Material for this exercise »
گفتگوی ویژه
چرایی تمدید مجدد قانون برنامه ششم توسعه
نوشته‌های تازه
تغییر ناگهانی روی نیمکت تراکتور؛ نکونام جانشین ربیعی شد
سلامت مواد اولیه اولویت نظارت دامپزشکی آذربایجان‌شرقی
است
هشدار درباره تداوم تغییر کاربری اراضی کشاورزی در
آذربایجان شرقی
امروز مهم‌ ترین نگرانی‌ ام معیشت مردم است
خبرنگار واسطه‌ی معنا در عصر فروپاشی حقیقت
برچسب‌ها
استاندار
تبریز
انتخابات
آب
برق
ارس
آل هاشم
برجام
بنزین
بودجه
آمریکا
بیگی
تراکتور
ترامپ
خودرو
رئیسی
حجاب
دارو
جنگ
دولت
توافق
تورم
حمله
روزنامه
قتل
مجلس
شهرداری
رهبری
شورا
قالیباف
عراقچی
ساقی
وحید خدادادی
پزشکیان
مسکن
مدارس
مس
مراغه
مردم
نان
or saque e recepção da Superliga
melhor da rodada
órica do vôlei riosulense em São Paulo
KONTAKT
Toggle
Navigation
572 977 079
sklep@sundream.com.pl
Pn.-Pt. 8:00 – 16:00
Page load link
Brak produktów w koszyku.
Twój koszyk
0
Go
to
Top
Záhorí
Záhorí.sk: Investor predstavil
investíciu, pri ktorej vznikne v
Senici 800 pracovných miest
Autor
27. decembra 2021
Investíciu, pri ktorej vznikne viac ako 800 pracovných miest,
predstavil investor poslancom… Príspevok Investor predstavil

Exercise description » Say, as a single number and nothing more, how many lines of the entries contain the word "vznikne".

Task answer » 2